→ Assignment:
A line qualifies if it holds the string "date". Copy every qualifying line from the records.

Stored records
[Start of section]

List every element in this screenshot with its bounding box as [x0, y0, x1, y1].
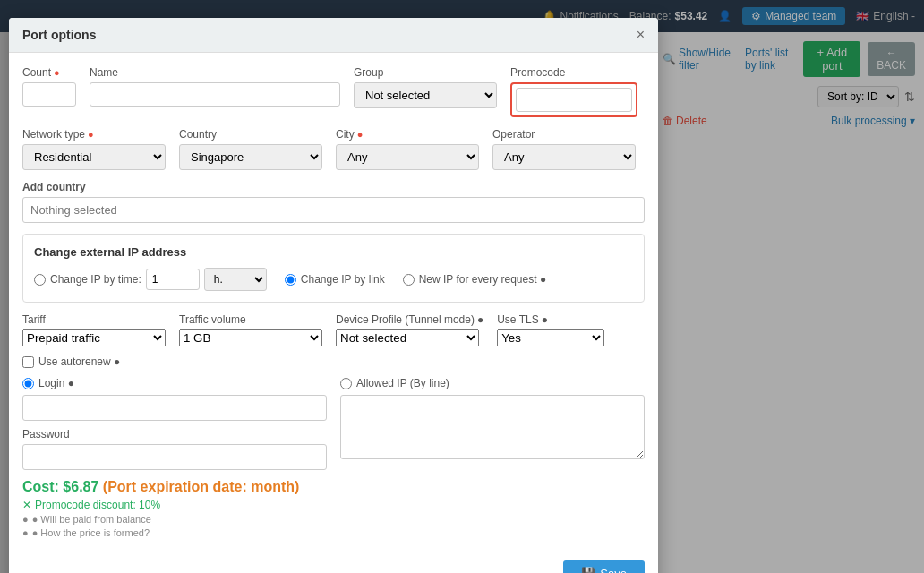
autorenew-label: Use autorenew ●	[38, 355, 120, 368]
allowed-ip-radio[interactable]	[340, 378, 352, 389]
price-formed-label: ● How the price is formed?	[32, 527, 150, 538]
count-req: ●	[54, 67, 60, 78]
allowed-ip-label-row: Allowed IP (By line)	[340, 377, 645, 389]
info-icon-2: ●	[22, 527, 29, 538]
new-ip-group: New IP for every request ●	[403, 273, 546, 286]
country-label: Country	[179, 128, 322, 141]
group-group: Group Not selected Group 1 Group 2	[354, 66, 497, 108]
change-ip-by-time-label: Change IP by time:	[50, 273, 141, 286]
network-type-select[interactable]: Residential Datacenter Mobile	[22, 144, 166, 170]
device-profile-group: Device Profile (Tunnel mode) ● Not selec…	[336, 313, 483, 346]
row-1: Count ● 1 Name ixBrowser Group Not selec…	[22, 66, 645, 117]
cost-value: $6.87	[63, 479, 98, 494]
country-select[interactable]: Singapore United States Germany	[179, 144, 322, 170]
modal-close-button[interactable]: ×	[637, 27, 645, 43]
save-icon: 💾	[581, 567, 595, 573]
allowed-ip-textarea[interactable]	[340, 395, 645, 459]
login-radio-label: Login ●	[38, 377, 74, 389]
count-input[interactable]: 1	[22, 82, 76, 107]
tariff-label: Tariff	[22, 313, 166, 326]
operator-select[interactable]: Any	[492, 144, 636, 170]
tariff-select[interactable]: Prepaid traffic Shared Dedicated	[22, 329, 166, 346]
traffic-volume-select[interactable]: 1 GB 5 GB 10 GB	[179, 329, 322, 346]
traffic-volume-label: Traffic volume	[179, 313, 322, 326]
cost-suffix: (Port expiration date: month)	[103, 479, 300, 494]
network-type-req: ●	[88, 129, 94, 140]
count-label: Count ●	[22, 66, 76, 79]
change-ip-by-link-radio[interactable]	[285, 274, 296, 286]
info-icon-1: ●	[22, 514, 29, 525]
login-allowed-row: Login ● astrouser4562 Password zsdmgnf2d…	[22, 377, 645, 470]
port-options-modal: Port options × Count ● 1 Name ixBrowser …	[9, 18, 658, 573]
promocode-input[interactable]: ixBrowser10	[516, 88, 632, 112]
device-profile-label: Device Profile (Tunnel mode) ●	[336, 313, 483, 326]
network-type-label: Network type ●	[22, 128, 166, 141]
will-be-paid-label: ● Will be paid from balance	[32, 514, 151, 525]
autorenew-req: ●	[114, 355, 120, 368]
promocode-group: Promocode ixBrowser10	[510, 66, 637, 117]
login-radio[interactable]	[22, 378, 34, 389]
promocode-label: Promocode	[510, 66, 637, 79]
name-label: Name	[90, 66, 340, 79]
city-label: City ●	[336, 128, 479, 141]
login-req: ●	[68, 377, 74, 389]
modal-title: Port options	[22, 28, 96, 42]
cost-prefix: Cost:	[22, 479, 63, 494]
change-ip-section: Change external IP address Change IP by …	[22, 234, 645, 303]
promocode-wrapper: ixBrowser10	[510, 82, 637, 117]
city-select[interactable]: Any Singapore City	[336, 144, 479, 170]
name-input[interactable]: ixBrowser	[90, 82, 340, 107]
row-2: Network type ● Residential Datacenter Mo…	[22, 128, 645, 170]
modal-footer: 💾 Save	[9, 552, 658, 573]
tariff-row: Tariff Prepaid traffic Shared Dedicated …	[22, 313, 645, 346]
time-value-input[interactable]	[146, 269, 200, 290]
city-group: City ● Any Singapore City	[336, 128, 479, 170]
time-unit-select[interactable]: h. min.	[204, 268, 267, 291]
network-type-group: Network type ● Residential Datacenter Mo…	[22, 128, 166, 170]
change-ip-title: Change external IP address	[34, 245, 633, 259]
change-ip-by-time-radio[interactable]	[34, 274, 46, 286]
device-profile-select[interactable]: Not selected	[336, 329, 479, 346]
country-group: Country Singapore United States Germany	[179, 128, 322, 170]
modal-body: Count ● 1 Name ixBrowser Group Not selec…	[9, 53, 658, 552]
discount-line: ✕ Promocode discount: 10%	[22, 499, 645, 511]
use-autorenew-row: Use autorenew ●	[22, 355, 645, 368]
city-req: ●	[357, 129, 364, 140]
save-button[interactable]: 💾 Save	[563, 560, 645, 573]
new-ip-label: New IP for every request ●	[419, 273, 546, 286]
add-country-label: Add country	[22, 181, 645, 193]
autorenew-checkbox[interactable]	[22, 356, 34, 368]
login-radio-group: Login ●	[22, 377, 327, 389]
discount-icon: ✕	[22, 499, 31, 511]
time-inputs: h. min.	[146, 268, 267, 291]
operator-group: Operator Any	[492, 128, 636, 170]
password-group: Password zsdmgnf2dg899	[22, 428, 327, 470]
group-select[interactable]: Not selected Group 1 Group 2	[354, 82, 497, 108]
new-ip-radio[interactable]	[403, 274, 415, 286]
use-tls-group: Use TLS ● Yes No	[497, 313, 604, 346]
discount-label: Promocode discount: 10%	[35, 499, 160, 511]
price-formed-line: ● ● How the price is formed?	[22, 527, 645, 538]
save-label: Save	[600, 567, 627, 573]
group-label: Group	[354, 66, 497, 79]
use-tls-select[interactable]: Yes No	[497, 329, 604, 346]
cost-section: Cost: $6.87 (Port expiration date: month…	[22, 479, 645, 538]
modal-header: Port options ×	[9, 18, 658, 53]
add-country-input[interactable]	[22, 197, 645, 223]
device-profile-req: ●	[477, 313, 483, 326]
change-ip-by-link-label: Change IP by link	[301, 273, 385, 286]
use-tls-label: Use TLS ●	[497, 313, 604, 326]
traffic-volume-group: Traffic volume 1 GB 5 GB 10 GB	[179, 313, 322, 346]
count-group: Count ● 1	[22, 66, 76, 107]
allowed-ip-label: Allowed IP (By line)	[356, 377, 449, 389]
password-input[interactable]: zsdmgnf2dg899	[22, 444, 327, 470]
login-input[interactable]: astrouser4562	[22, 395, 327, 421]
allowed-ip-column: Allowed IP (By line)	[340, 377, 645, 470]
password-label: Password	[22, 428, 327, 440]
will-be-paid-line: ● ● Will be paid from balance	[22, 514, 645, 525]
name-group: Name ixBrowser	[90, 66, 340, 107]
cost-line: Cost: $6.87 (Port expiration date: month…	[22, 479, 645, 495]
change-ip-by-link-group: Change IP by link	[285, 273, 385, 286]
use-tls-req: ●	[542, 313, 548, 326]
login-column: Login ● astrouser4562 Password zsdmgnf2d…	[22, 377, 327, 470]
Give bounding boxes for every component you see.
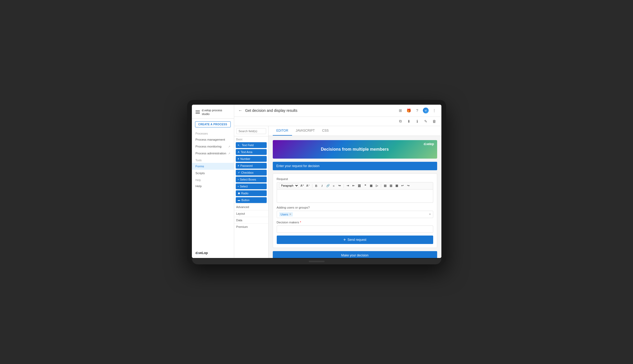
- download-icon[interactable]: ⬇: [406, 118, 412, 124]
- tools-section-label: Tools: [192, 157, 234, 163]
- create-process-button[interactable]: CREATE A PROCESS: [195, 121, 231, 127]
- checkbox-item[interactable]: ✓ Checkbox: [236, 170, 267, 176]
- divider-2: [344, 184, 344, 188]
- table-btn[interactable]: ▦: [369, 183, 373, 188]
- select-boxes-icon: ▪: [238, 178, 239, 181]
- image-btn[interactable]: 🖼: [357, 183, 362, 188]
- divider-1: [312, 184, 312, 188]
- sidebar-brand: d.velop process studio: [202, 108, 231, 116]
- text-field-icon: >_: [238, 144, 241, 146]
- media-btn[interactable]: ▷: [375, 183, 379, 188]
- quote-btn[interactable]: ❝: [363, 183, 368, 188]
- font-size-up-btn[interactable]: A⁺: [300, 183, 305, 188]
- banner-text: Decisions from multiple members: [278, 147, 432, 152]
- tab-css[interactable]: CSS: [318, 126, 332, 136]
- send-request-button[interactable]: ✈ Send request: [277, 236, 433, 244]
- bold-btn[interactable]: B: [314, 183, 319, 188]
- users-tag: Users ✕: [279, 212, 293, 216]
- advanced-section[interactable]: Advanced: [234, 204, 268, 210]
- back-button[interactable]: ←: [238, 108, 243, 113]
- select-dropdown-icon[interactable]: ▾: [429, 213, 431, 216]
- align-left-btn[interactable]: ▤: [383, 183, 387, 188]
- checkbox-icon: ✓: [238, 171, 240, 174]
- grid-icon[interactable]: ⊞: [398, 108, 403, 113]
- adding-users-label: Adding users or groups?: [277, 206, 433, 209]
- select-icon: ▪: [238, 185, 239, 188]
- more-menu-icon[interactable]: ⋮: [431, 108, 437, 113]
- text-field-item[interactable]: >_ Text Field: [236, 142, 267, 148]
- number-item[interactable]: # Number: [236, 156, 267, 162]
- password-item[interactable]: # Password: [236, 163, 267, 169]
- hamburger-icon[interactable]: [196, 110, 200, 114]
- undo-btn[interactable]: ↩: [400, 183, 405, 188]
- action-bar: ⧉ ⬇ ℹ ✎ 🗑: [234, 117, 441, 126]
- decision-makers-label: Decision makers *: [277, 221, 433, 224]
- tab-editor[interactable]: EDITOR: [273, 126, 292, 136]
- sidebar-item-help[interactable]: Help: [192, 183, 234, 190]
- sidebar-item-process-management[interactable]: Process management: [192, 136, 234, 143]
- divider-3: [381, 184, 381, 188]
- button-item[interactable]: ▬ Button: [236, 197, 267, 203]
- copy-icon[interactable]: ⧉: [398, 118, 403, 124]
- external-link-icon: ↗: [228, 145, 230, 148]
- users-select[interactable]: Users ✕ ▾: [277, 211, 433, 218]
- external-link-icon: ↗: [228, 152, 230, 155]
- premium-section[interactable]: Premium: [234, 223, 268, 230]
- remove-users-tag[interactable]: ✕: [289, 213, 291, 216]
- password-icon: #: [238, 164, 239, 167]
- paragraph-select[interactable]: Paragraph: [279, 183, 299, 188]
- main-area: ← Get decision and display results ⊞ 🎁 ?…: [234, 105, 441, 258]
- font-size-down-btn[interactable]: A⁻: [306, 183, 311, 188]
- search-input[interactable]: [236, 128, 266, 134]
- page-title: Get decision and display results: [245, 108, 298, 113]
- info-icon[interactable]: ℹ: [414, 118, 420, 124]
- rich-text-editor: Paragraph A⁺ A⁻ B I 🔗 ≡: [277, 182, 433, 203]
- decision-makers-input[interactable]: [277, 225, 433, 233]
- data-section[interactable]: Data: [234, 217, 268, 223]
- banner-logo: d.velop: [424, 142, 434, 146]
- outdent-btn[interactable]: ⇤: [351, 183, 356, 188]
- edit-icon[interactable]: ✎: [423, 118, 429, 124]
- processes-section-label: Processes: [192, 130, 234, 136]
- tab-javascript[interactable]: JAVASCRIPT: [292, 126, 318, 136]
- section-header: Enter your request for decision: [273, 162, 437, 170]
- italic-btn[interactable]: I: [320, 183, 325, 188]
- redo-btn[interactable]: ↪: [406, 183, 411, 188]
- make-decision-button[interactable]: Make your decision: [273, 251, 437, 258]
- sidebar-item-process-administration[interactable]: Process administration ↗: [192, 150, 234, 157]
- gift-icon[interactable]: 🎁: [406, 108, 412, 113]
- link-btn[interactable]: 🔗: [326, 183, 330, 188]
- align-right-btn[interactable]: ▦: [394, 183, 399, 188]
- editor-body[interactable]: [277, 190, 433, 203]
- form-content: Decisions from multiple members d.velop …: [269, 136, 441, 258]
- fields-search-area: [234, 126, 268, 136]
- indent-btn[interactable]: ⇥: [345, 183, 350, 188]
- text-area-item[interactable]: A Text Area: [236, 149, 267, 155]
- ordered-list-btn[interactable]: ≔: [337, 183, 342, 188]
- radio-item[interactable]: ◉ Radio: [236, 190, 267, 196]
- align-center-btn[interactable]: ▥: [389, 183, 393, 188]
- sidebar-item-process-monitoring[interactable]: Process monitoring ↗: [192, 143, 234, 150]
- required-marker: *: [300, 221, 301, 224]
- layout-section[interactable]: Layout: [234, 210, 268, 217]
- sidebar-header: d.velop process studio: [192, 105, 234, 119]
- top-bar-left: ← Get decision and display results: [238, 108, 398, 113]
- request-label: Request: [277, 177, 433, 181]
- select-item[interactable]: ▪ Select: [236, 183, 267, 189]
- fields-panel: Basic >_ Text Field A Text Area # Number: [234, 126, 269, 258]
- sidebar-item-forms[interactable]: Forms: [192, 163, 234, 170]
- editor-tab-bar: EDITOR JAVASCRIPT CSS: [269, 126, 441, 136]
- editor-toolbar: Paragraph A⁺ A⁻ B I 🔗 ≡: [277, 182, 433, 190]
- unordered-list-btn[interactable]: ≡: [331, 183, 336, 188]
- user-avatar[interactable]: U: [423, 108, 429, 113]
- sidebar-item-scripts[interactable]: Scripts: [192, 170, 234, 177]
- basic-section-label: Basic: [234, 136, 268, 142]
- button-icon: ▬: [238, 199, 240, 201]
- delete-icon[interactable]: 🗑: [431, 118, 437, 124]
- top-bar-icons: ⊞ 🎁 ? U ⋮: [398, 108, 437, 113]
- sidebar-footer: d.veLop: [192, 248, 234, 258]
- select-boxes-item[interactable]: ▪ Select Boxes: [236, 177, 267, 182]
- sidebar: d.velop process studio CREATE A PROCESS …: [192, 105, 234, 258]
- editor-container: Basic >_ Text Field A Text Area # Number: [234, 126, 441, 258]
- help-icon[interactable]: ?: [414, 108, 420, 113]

[End of section]

→ Task response:
cost-suffix: (Port expiration date: month)	[103, 479, 300, 494]
cost-section: Cost: $6.87 (Port expiration date: month…	[22, 479, 645, 538]
cost-line: Cost: $6.87 (Port expiration date: month…	[22, 479, 645, 495]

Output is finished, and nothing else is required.